Antivirus firms are concerned about the emergence of techniques that could render meaningless the use of checksums to mark applications as safe. The issue concerns hash functions - one way mathematical functions that produce a small fixed length checksum or message digest from a much longer batch of code or email message. When …
just whitelist based on 2 (or more) different hashes - it is probably not feasible to add bits correctly in order to generate 2 files that collide in 2 different hash spaces at the same time.
IANAC by the way
(I am not a cryptographer)
isnt the filesize a useful check in addition to the checksum?

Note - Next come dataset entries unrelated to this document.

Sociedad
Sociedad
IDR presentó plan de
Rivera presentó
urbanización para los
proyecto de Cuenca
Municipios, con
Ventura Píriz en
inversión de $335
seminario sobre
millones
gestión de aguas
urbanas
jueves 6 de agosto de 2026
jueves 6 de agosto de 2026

I'd be inclined to check both
Most popular P2P apps use MD5 to hash the files for downloading.
If you're a nefarious spammer script kiddie than you could potentially inject legitimate files on index sites with nefarious code or if you're a low life soul selling scum bucket working for a large media organisation you could corrupt illegal shares of you lord and masters copyrighted products.

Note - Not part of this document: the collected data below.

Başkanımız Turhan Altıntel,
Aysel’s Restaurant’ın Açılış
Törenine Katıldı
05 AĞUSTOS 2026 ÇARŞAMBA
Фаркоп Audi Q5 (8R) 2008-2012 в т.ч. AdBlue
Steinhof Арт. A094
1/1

Could cause a number of headaches that could.
Or Arbitrarily Slice
Find the length of the file and then divide it into two sections. Calculate the hash of each half. That should work with just the one hash function.
Chess may give hints
Chess programs use hash functions to check for collisions in a search tree - significantly increasing search depth. But false matches can lead to bad moves. In fact this is likely because the opposing side will tend to follow moves which are mis-judged, so avoiding collisions is important.

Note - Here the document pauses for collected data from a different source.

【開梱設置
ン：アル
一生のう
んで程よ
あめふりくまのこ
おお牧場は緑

One way this is done is to use multiple "independent" hash functions. You only have to check the second if the first gives a match, so it isn't significantly slower than using a single hash function.
As the first poster suggests, this works.
Surely this is a touch overblown
I mean, for this kind of attack to be successful a malware author would need access to the source code of a safe application (to do the required additions to it) as well as this evil application.
If the bad guys have the ability to add code to your trusted apps then you're screwed anyway.
EVERY hash function produces collisions
"SHA-1 is also known to produce collisions . . ."
Since the output of the hash function is a fixed number of bits, whilst the possible file inputs are nearly infinite, every hash function will produce collisions.
The weaknesses stem from tricks to FIND collisions. If I compute the hash for word.exe, AND I can produce a malware file then add some bytes so that it produces the same hash, I then have a file that can bypass hash-based whitelisting.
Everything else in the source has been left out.